Por Antonio Orlando Rodríguez
Fuente: El Nuevo Herald
Después de apreciar la versión de Divinas palabras presentada por la compañía sevillana Atalaya en el XXV Festival Internacional de Teatro Hispano de Miami, a uno no le sorprende que este grupo fuera galardonado en el 2008 con el Premio Nacional de Teatro de España. Un competente director, Ricardo Iniesta, y ocho actores que valen por ochenta, capaces de desdoblarse en un abrir y cerrar de ojos en el sinfín de personajes de la «tragicomedia de aldea» de Ramón del Valle-Inclán, cruzaron el Atlántico para dar un ejemplo de creatividad, elegancia y madurez artística.
La puesta en escena de Iniesta ilustra de maravillas cómo representar un clásico desde coordenadas contemporáneas. La fidelidad a la obra, parece decirnos Atalaya, no está reñida con la audacia expresiva, y así lo prueba su sobrecogedora recreación del universo grotesco y cruel –y, sin embargo, perturbadoramente lírico– del dramaturgo gallego.

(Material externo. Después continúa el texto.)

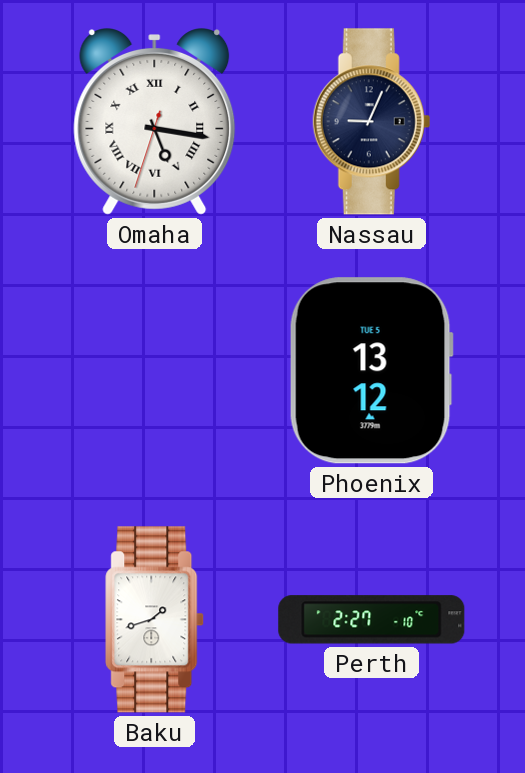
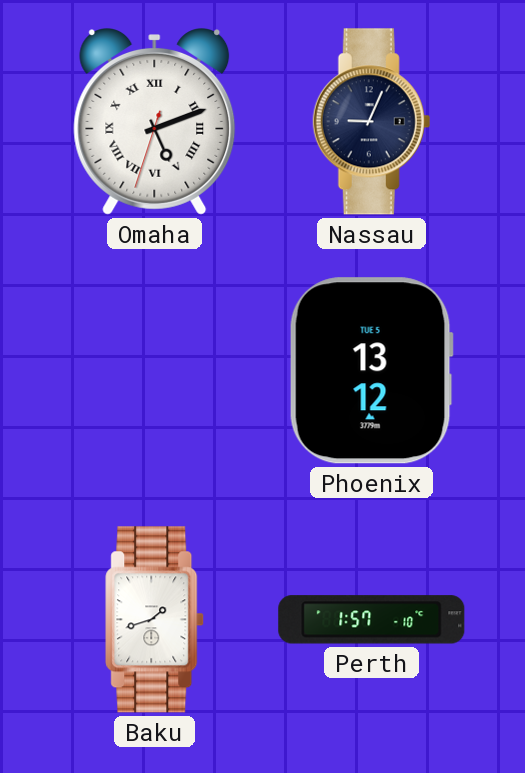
Omaha: 5:16 -> 5:11
Perth: 2:27 -> 1:57
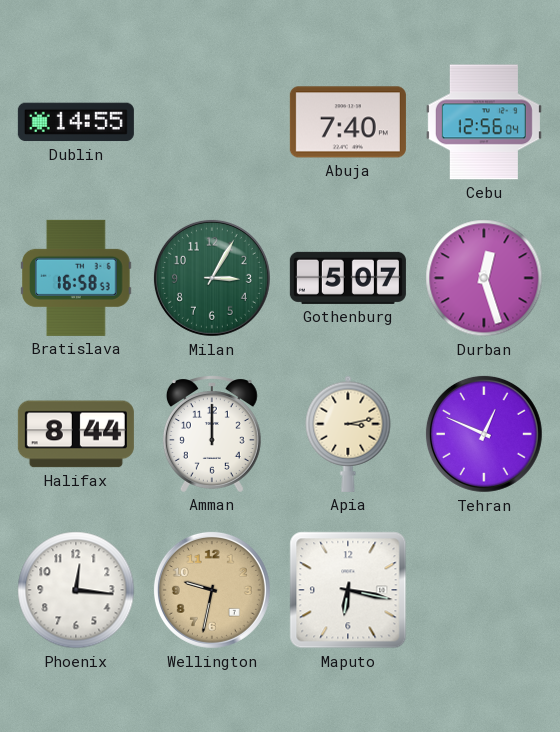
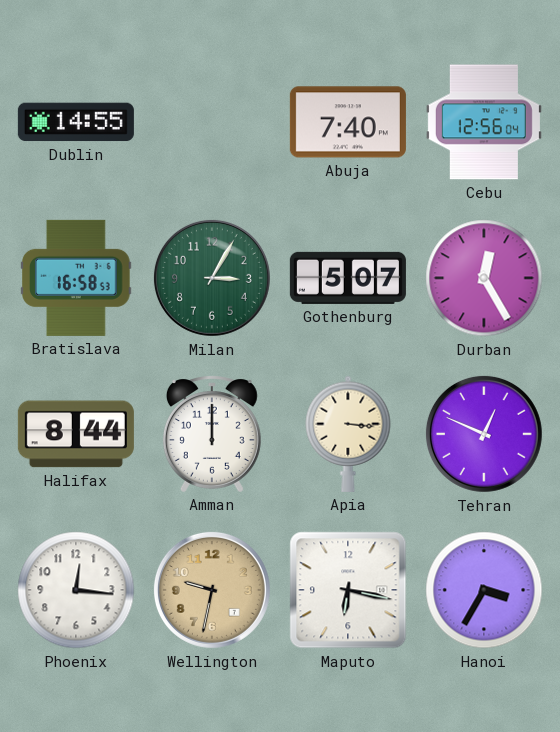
Durban: 12:27 -> 12:25
Apia: 3:13 -> 3:16
Hanoi: none -> 3:35
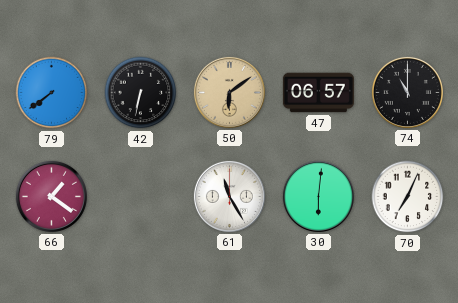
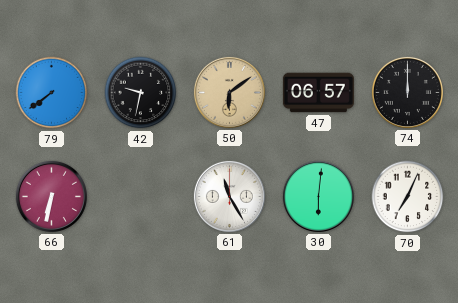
42: 6:32 -> 9:32
74: 11:00 -> 12:00
66: 1:21 -> 6:32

Lejos de perder actualidad, esta historia de aldeanos viciosos, «mujerucas» chismosas y mendigos truhanes –publicada por primera vez en 1920– aún sorprende por la vigencia de su tratamiento de la avaricia, la lujuria y la miseria moral. San Clemente, la imaginaria aldea valleinclanesca, continúa siendo una «maqueta» del mundo, y las esperpénticas criaturas que deambulan por ella no difieren mucho de algunos personajes de carne y hueso que vemos a menudo. La falsa religiosidad, la manipulación de las masas populares y los tejemanejes de la lucha por el poder (en este caso, la posesión del «idiota» Laureano) son objeto de una crítica que no ha perdido ni mordacidad ni validez.
Divinas palabras es un espectáculo redondo, que evidencia un esmerado proceso de decantación y ajuste de sus engranajes. Trepidante y pictórica, la puesta se sustenta en un trabajo actoral sin fisuras: durante hora y media, el magnífico elenco se entrega, en cuerpo y alma, al exigente juego teatral. Joaquín Gala impresiona con la autoridad y el magnetismo de su desalmado Séptimo Miau. Carmen Gallardo brinda una Mari-Gaila descarada, pragmática y muy vivaz. Raúl Vera dibuja con precisión al timorato y por momentos lascivo e incestuoso sacristán. Silvia Garzón va y viene cómodamente de la simpleza de la Simoniña al temple de Ludovina la Tabernera. La Tatula de Alba Mata, la Marica del Reino de Lidia Mauduit y el Miguelín el Padronés de Manuel Asensio parecen escapados de Los caprichos de Goya. Y –no menos sobresaliente por ser mencionada al final de la lista– María Sanz sale airosa del reto de interpretar al desvalido personaje que desata la mayoría de las pasiones en esta farsa expresionista. La palabra y la voz desempeñan un papel protagónico, pero realzadas por una coreografía acrobática, en la que el movimiento deviene poesía visual.
Los diseños de luces y de vestuario (un acierto los toscos y ruidosos zuecos) funcionan también como actantes del drama, al igual que la banda sonora de aires celtas del grupo La Musgaña, que parece empujar impetuosamente la acción. Pero el gran hallazgo plástico de estas Divinas palabras son los enormes, rústicos y expresivos carretes de madera que se transforman, por obra y gracia de la imaginación de Iniesta (y de la complicidad del público) en torre de iglesia, carretón, mesa de taberna, púlpito, silla de ruedas y todos los elementos escenográficos que precisa la trama.
Podría elogiarse, además, la adaptación que evita suprimir personajes, destacar la maestría con que el director resuelve las difíciles escenas corales y celebrar los preciosos instantes en que las acotaciones de Valle Inclán son dichas a viva voz. Pero, como no hay espacio para más piropos, las últimas líneas serán para decir que este montaje de Atalaya es una auténtica celebración de la magia del teatro y del poder de las palabras, sean estas divinas o terrenales.